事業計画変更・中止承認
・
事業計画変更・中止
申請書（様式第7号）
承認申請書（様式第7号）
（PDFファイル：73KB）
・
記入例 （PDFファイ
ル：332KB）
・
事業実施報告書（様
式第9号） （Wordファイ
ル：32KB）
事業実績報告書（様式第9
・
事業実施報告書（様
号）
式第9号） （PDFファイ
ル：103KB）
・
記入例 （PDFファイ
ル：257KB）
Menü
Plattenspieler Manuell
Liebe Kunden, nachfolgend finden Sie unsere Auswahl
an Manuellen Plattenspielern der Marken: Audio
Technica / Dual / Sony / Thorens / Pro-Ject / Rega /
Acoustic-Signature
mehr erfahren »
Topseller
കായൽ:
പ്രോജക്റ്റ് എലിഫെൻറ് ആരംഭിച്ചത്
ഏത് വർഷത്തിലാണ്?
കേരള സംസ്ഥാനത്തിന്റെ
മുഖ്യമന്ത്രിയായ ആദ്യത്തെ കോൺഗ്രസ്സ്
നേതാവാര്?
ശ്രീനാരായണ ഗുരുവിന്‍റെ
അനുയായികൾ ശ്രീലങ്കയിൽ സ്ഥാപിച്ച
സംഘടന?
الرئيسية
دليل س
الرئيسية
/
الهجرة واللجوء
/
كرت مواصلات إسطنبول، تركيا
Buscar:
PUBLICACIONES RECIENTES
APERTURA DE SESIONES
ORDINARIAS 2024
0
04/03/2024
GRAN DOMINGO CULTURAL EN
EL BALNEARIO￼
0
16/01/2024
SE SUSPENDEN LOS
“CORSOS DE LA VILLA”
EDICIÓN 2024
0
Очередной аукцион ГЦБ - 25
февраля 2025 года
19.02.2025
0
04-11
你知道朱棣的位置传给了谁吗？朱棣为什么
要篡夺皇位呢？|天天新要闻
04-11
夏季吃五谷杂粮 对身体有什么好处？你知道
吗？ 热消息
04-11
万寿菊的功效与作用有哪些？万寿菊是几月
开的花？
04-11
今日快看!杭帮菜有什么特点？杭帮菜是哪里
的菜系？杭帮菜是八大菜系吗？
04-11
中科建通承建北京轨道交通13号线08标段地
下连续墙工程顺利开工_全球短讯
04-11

● PROBLEM DESCRIPTION: All of the material above should be reproduced exactly, except the pictures.

● EXERCISE OUTPUT:
事業計画変更・中止承認
・
事業計画変更・中止
申請書（様式第7号）
承認申請書（様式第7号）
（PDFファイル：73KB）
・
記入例 （PDFファイ
ル：332KB）
・
事業実施報告書（様
式第9号） （Wordファイ
ル：32KB）
事業実績報告書（様式第9
・
事業実施報告書（様
号）
式第9号） （PDFファイ
ル：103KB）
・
記入例 （PDFファイ
ル：257KB）
Menü
Plattenspieler Manuell
Liebe Kunden, nachfolgend finden Sie unsere Auswahl
an Manuellen Plattenspielern der Marken: Audio
Technica / Dual / Sony / Thorens / Pro-Ject / Rega /
Acoustic-Signature
mehr erfahren »
Topseller
കായൽ:
പ്രോജക്റ്റ് എലിഫെൻറ് ആരംഭിച്ചത്
ഏത് വർഷത്തിലാണ്?
കേരള സംസ്ഥാനത്തിന്റെ
മുഖ്യമന്ത്രിയായ ആദ്യത്തെ കോൺഗ്രസ്സ്
നേതാവാര്?
ശ്രീനാരായണ ഗുരുവിന്‍റെ
അനുയായികൾ ശ്രീലങ്കയിൽ സ്ഥാപിച്ച
സംഘടന?
الرئيسية
دليل س
الرئيسية
/
الهجرة واللجوء
/
كرت مواصلات إسطنبول، تركيا
Buscar:
PUBLICACIONES RECIENTES
APERTURA DE SESIONES
ORDINARIAS 2024
0
04/03/2024
GRAN DOMINGO CULTURAL EN
EL BALNEARIO
0
16/01/2024
SE SUSPENDEN LOS
“CORSOS DE LA VILLA”
EDICIÓN 2024
0
Очередной аукцион ГЦБ - 25
февраля 2025 года
19.02.2025
0
04-11
你知道朱棣的位置传给了谁吗？朱棣为什么
要篡夺皇位呢？|天天新要闻
04-11
夏季吃五谷杂粮 对身体有什么好处？你知道
吗？ 热消息
04-11
万寿菊的功效与作用有哪些？万寿菊是几月
开的花？
04-11
今日快看!杭帮菜有什么特点？杭帮菜是哪里
的菜系？杭帮菜是八大菜系吗？
04-11
中科建通承建北京轨道交通13号线08标段地
下连续墙工程顺利开工_全球短讯
04-11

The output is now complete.